→ Task to carry out:
Without the pictures, write the listing below out again, line for line.

→ Material shown:

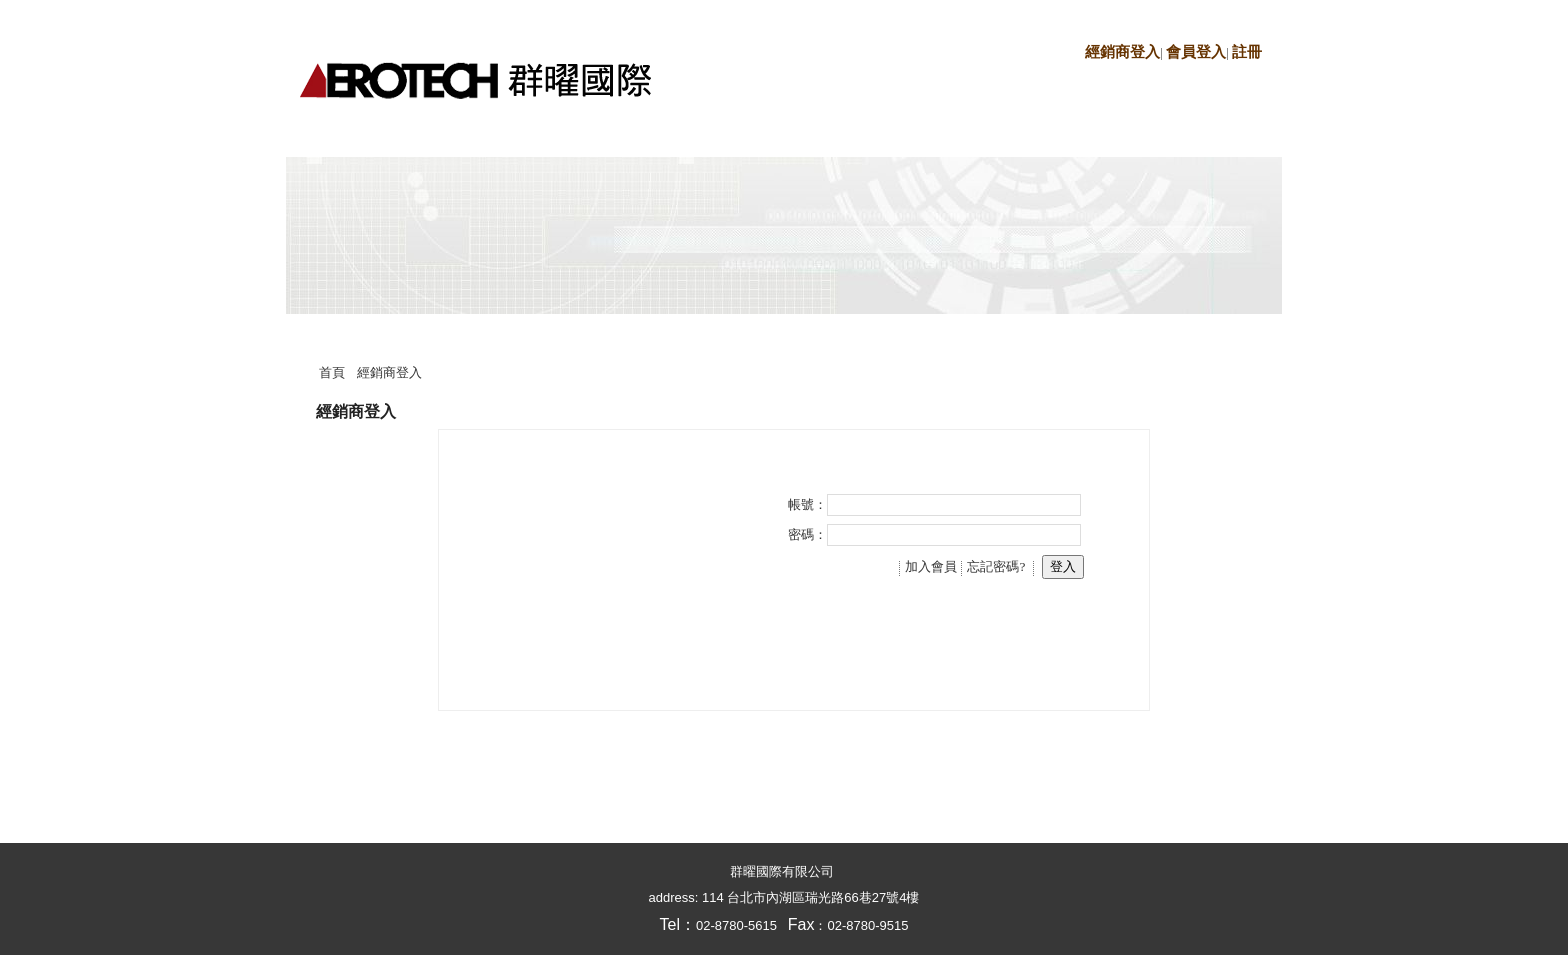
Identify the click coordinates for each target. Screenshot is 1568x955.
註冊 (1247, 52)
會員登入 (1196, 52)
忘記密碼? (996, 566)
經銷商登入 (1122, 52)
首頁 (332, 372)
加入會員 (931, 566)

→ Response box:
Identify the click coordinates for each target. Screenshot is 1568x955.
註冊 (1247, 52)
會員登入 (1196, 52)
忘記密碼? (996, 566)
經銷商登入 (1122, 52)
首頁 (332, 372)
加入會員 (931, 566)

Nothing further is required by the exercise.